A single figure is required: the number of lines in the listing below containing the word "direkt".
[Start of Attachment]
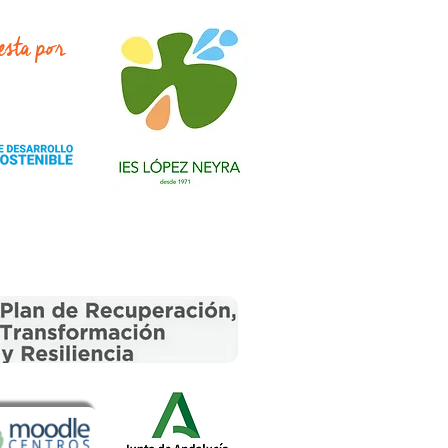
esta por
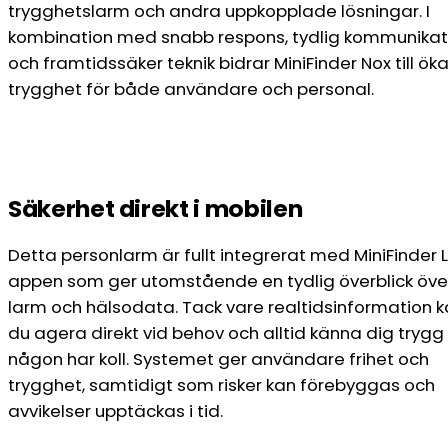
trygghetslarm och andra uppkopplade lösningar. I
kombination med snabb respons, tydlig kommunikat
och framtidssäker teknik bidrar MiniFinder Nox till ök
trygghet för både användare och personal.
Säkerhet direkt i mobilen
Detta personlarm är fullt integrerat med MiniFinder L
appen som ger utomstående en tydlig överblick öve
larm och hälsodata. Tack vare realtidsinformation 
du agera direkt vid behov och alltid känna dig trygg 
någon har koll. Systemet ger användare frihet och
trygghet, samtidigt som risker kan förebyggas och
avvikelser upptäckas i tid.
[End of Attachment]
◆ TASK OUTPUT
2